In conclusion: This version of the board is kind of fail. Let me be very clear that the LT3433 is not necessarily a bad thing – I just seem to need more current out of it than what my space-constrained layout, voltage demands, and component choices can sustain. It seems that I definitely need a solid 3 or 400mA+ converter serving the board for worst-case loads of a power-hungry receiver and a fan, and maybe some blinkenlichten.

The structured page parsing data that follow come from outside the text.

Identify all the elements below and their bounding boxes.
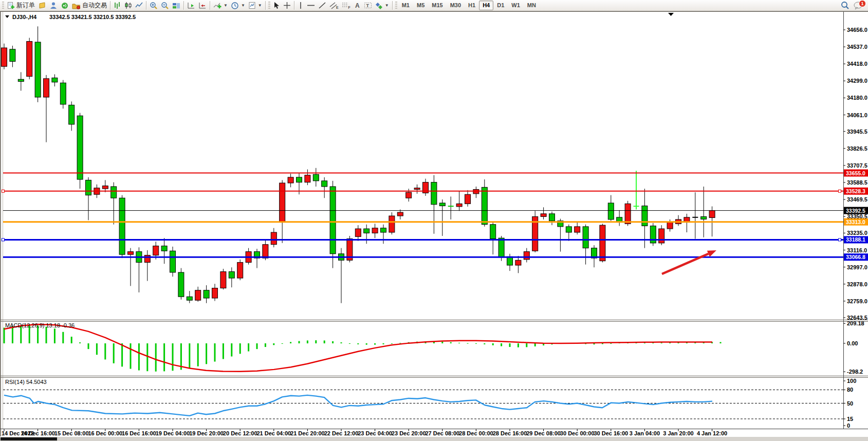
candle-body (482, 187, 487, 224)
candlestick-chart-button[interactable] (123, 1, 134, 10)
toolbar-grip[interactable] (395, 2, 397, 9)
zoom-in-button[interactable] (148, 1, 159, 10)
candle-body (60, 83, 66, 104)
indicators-button[interactable]: ▼ (212, 1, 229, 10)
hline-handle[interactable] (839, 238, 841, 241)
profiles-button[interactable] (36, 1, 48, 10)
candle-body (456, 204, 462, 207)
timeframe-h4[interactable]: H4 (479, 1, 493, 10)
horizontal-line-icon (307, 2, 315, 9)
rsi-label: RSI(14) 54.5043 (5, 379, 47, 385)
panel-collapse-icon[interactable] (668, 13, 674, 16)
symbol-dropdown-icon[interactable] (5, 15, 9, 18)
arrow-annotation-head[interactable] (707, 250, 716, 257)
trendline-button[interactable] (317, 1, 328, 10)
bar-chart-button[interactable] (112, 1, 123, 10)
cursor-button[interactable] (271, 1, 282, 10)
candle-body (271, 232, 276, 245)
profiles-icon (38, 2, 46, 9)
arrows-shapes-button[interactable]: ▼ (374, 1, 391, 10)
market-icon (49, 2, 58, 9)
line-chart-button[interactable] (134, 1, 144, 10)
rsi-tick-label: 15 (847, 416, 853, 422)
signals-button[interactable] (59, 1, 70, 10)
toolbar-grip[interactable] (268, 2, 270, 9)
search-icon[interactable] (841, 1, 849, 10)
macd-histogram-bar (54, 328, 56, 343)
templates-button[interactable]: ▼ (247, 1, 264, 10)
candle-body (583, 227, 588, 248)
crosshair-button[interactable] (282, 1, 292, 10)
timeframe-m1[interactable]: M1 (398, 1, 413, 10)
macd-histogram-bar (374, 343, 376, 345)
macd-histogram-bar (349, 343, 350, 344)
auto-scroll-button[interactable] (186, 1, 197, 10)
zoom-out-button[interactable] (159, 1, 171, 10)
macd-histogram-bar (12, 326, 13, 343)
new-order-button[interactable]: 新订单 (5, 1, 36, 10)
chart-canvas[interactable]: 34656.034537.034418.034299.034180.034061… (0, 0, 868, 441)
horizontal-line-button[interactable] (305, 1, 317, 10)
periods-button[interactable]: ▼ (229, 1, 247, 10)
candle-body (667, 223, 673, 229)
text-label-button[interactable]: T (362, 1, 374, 10)
macd-histogram-bar (214, 343, 216, 362)
toolbar-grip[interactable] (2, 2, 4, 9)
macd-histogram-bar (146, 343, 148, 371)
candle-body (195, 290, 201, 300)
hline-handle[interactable] (2, 238, 5, 241)
timeframe-h1[interactable]: H1 (465, 1, 479, 10)
price-badge-label: 33655.0 (846, 170, 865, 176)
candle-body (701, 216, 707, 219)
tile-windows-button[interactable] (171, 1, 182, 10)
candle-body (229, 272, 234, 279)
candle-body (389, 216, 395, 232)
chart-shift-button[interactable] (197, 1, 208, 10)
timeframe-w1[interactable]: W1 (508, 1, 524, 10)
time-tick-label: 19 Dec 20:00 (189, 430, 224, 436)
auto-scroll-icon (187, 2, 195, 9)
text-button[interactable]: A (353, 1, 362, 10)
candle-body (102, 186, 108, 189)
timeframe-m5[interactable]: M5 (413, 1, 428, 10)
timeframe-d1[interactable]: D1 (493, 1, 508, 10)
text-label-icon: T (364, 2, 372, 9)
timeframe-mn[interactable]: MN (524, 1, 540, 10)
candle-body (406, 192, 412, 198)
candle-body (128, 252, 134, 255)
candle-body (44, 79, 49, 97)
candle-body (170, 251, 176, 272)
equidistant-channel-button[interactable]: E (328, 1, 340, 10)
scrollbar-track (0, 437, 868, 441)
dropdown-arrow-icon: ▼ (241, 3, 245, 8)
scrollbar-thumb[interactable] (1, 437, 57, 440)
fibonacci-button[interactable]: F (340, 1, 353, 10)
hline-handle[interactable] (839, 190, 841, 192)
hline-handle[interactable] (2, 190, 5, 192)
autotrading-button[interactable]: 自动交易 (70, 1, 108, 10)
price-tick-label: 34299.0 (847, 78, 867, 84)
candle-body (507, 256, 513, 265)
timeframe-m15[interactable]: M15 (428, 1, 446, 10)
clock-icon (231, 2, 239, 10)
price-badge-label: 33392.5 (846, 208, 865, 214)
time-tick-label: 20 Dec 12:00 (223, 430, 257, 436)
time-tick-label: 14 Dec 16:00 (21, 430, 55, 436)
candle-body (566, 227, 571, 232)
time-tick-label: 28 Dec 00:00 (459, 430, 493, 436)
candle-body (52, 78, 58, 82)
macd-histogram-bar (71, 337, 72, 343)
signals-icon (61, 2, 69, 9)
timeframe-m30[interactable]: M30 (447, 1, 465, 10)
candle-body (575, 227, 580, 232)
vertical-line-button[interactable] (296, 1, 305, 10)
price-tick-label: 34180.0 (847, 95, 867, 101)
macd-histogram-bar (121, 343, 123, 366)
macd-histogram-bar (652, 343, 654, 343)
macd-histogram-bar (501, 343, 502, 346)
line-chart-icon (135, 2, 143, 9)
rsi-tick-label: 50 (847, 400, 853, 407)
notifications-button[interactable]: 1 (854, 2, 863, 10)
market-button[interactable] (48, 1, 59, 10)
macd-histogram-bar (104, 343, 106, 359)
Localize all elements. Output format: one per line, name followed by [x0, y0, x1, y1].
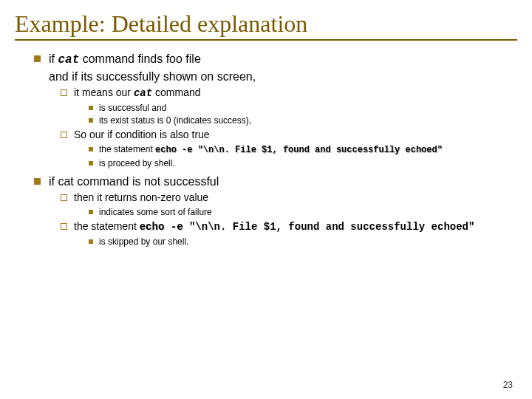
page-number: 23 — [503, 380, 513, 390]
bullet-2-1: then it returns non-zero value — [15, 191, 517, 205]
b1-rest: command finds foo file — [79, 52, 201, 65]
b2s2-prefix: the statement — [74, 220, 140, 232]
page-title: Example: Detailed explanation — [15, 10, 517, 38]
bullet-2-1-a: indicates some sort of failure — [15, 206, 517, 218]
b1s1-prefix: it means our — [74, 86, 134, 98]
bullet-2-3: is skipped by our shell. — [15, 236, 517, 248]
bullet-2: if cat command is not successful — [15, 174, 517, 190]
bullet-1: if cat command finds foo file and if its… — [15, 51, 517, 84]
bullet-1-1: it means our cat command — [15, 86, 517, 100]
bullet-1-1-b: its exist status is 0 (indicates success… — [15, 115, 517, 126]
b1-line2: and if its successfully shown on screen, — [49, 70, 256, 83]
bullet-1-2-a: the statement echo -e "\n\n. File $1, fo… — [15, 143, 517, 156]
b1s2a-prefix: the statement — [99, 144, 155, 154]
b1-cmd: cat — [58, 53, 79, 66]
b2s2-code: echo -e — [140, 221, 189, 233]
b2s2-rest: "\n\n. File $1, found and successfully e… — [189, 221, 474, 233]
slide-body: if cat command finds foo file and if its… — [15, 51, 517, 248]
bullet-1-2: So our if condition is also true — [15, 128, 517, 142]
b1s2a-code: echo -e "\n\n. File $1, found and succes… — [155, 145, 443, 155]
b1s1-rest: command — [152, 86, 200, 98]
b1-prefix: if — [49, 52, 58, 65]
bullet-1-2-b: is proceed by shell. — [15, 157, 517, 169]
title-rule — [15, 39, 517, 41]
bullet-2-2: the statement echo -e "\n\n. File $1, fo… — [15, 219, 517, 234]
bullet-1-1-a: is successful and — [15, 102, 517, 114]
b1s1-cmd: cat — [134, 87, 152, 99]
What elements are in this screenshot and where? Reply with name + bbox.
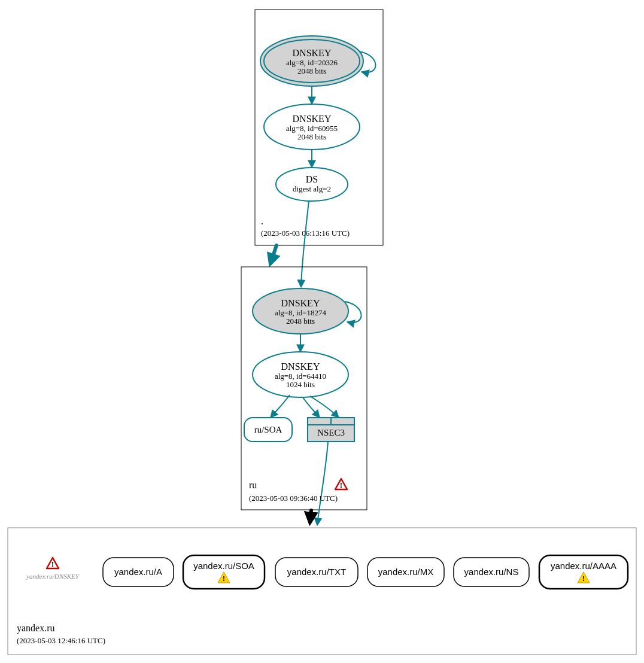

It’s also not like the board doesn’t work – it functions just fine at voltages above 22 volts (topping out at 50+v with current part selection), or even down to 15-16 volts with suboptimal gate drive performance. But as a result it’s not really an improvement over the original LM2594 input-to-15v conversion. So I’m going to keep these two around anyway in case one of the higher-voltage devices needs one. For instance, Null Hypothesis can run this at the moment because it has a 25.6v nominal systemm.
Therefore, I’m going to quickly whip together a third board revision that retains the minor power and signal layout changes of this revision, but uses the LM2594 again, a circuit that I know and understand well.
But instead of converting to gate drive voltage (15v) first, I’m going to convert to logic level (5 volts) directly, then use a tinyboost like the LT3460, which seems nice and simple, to generate the 15 volt gate drive rail. The 15v will then be only for gate drive – no external tap will be available.
Bucking directly to 5 volts is a little riskier because switching converters will inevitably have more noise than an equivalent linear regulator, and if I am to spec 5v fans to be powered from that , it introduces yet another potential source of noise. I think massive bypass & bus capacitance spamming and 5v TVS diodes will make this a non-issue. I do trust the 2594 to be a stiff 5 volt rail, however. Using the fixed output version instead of the adjustable 2594 will also save on the space taken up by passives.
I don’t have this board designed yet, but hopefully will by the end of the weekend such that I can fire it off ASAP.